A second category of methods explicitly considers geographic structure in the data, and corrects for confounding effects created by shared demographic history and patterns of isolation by distance. Those models estimate the effect of the ecological variable on allele frequencies allowing for statistical dependence in residual terms. Interestingly, correction for confounding effects in ecological association methods relies on principles that are similar to phylogenetic comparative methods (Grafen, 1989; Harvey and Pagel, 1991). Phylogenetic comparative methods use information in phylogenetic trees to test for correlated evolutionary changes in two traits. In ecological association tests, confounding effects are corrected by introducing a known covariance matrix that models allele frequency dependencies. Evidence for local adaptation at a specific locus is then evaluated by testing a null model with this particular covariance structure. Our analogy with phylogenetic comparative methods postulates that background correlation in ecological association methods could be modeled on the basis of geographic or population genetic distance instead of phylogenetic distance (cf. Felsenstein, 2002).

For example, Poncet et al. (2010) used a generalized estimation equation model that assumes a covariance matrix in which nearby individuals are genetically more similar than individuals located farther apart. Another approach estimates the empirical covariance of allele frequencies among populations and uses it as the null model (Coop et al., 2010). This approach was implemented in the computer program BAYENV, and uses the full covariance matrix of allele frequencies. The BAYENV model can be extended to consider low rank approximations of the covariance matrix. It is then similar to using a regression model in which a fixed number of principal components of the data matrix are included as fixed effects in the model.

A third category of methods has been inspired by genome-wide association studies and mixed models (for example, Yu et al., 2006; Frichot et al., 2013; Yoder et al., 2014). Association between ecological gradients and allele frequencies are tested while estimating the effects of unobserved latent factors. In mixed models, the latent factors include background levels of population structure due to demographic history or background genetic variation, and the fixed effects model the correlation between allele frequencies and the observed selection gradients. The mixed model approach implemented in the software LFMM 2.1 (Frichot et al., 2013) proved to be among the most reliable approaches in a recent evaluation of several genome scan methods (De Villemereuil et al., 2014).

In this study, we used LFMM in conjunction with two other ecological association tests based on regression methods to investigate the confounding effect of range expansions on our ability to identify genomic signatures of selection. The two methods used a linear regression model without correction, and a linear regression model in which a fixed number of principal components of the data matrix are included as fixed effects. For linear regression methods, we used classical testing procedures based on z-scores and t-tests. Using LFMM, the number of latent factors, K, was chosen on the basis of the empirical distribution of locus-specific P-values after each program run. More specifically, we ran LFMM five times for each value of K with run-lengths of 10 000 cycles and burn-in periods of 5000 cycles, and we combined the P-values and the z-scores resulting from each run using the Fisher-Stouffer method (Brown, 1975). Following Devlin and Roeder (1999), we obtained a genomic inflation factor after computing the median of the squared (combined) z-scores for each K, divided by the median of the chi-square distribution with one degree of freedom. We selected the smallest value of K for which the genomic inflation factor value dropped below 1, using it to correct the test P-values.
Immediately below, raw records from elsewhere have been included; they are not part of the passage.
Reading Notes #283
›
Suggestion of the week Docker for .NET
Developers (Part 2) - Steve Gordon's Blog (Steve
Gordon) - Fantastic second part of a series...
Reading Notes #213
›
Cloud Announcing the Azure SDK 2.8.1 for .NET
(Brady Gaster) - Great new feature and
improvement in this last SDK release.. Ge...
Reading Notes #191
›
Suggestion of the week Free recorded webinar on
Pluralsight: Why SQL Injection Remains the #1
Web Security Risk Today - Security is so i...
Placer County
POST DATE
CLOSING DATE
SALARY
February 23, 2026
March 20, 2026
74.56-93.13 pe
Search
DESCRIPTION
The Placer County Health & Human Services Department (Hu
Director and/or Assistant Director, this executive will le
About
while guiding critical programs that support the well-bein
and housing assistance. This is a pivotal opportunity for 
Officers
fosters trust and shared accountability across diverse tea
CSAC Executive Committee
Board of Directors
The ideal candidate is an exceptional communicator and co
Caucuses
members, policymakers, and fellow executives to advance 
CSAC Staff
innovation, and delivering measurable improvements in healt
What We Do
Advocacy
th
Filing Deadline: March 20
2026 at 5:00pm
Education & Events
Spatial simulation of neutral and adaptive allele frequencies

We considered a fictive species that underwent a range expansion 1000 generations ago. For this species, we simulated a demographic model in which a rectangular area was colonized from a unique source population located south of the area, and we considered population samples from the whole species range at the end of colonization.
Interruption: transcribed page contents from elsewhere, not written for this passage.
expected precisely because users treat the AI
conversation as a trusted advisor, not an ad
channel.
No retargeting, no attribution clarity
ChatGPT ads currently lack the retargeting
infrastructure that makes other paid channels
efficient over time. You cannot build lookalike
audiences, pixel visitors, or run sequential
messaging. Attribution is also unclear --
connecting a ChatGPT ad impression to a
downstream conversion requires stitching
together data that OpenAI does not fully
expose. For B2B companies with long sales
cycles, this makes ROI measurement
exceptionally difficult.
In our simulations, the main axis of expansion was oriented in the northward direction. We used the Haldane cline model to simulate geographic variation at adaptive loci based on ecological gradients (see below). A reference ecological gradient was defined to be parallel to the main axis of expansion. Then the axis of the reference gradient was rotated by angles of 11.25 degrees from the original position. We considered a total of 17 distinct angles ranging from −90 to +90 degrees. See Figure 1 for a representation of our simulation framework. An angle of 0 degree represented a selection gradient parallel to the main axis of expansion. We simulated independent genetic variation at 4900 neutral and at 100 adaptive single nucleotide polymorphisms. Our simulated data sets contained low percentages of true associations with ecological gradients (2%). We also simulated single nucleotide polymorphism data using 4500 neutral and 500 adaptive loci.

Figure 1
figure 1

Schematic representation of evolutionary scenarios. Populations (demes) are represented by a regular array of dots, the larger ones indicating the origin of expansion. The main direction of expansion is shown by black arrow (solid line), the circular wave front is shown by an orange circle. The main axis of the ecological gradient is shown by a green arrow (dashed line) which angle varies from −90 degrees to +90 degrees.
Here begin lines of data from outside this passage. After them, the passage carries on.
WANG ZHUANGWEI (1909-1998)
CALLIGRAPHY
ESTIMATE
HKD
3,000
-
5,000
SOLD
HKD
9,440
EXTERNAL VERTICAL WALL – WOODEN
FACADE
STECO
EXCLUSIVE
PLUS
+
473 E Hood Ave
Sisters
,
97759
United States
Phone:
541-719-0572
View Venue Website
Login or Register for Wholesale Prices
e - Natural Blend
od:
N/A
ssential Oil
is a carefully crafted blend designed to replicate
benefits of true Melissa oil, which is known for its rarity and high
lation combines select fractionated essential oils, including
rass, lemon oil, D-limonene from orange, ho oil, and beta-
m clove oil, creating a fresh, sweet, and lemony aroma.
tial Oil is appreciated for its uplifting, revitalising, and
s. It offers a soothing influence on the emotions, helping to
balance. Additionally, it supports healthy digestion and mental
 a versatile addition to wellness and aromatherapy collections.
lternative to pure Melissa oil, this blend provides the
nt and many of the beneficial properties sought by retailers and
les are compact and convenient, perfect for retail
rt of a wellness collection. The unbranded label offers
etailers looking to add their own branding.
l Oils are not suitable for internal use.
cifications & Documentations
Data sets consisting of selectively neutral multi-locus genotypes were created using the computer program SPLATCHE (Currat et al., 2004). Range expansion scenarios were implemented using non-equilibrium stepping-stone models based on a regular array of 165 demes organized in a rectangle of size 11-by-15. A rectangular area was colonized from a unique source located south of the area (Figure 1). For each deme, the migration rate was equal to m =0.4, the expansion rate was equal to r =0.4, and the carrying capacity was equal to C=100. The ‘density overflow’ option was used to spread the source population over eight demes.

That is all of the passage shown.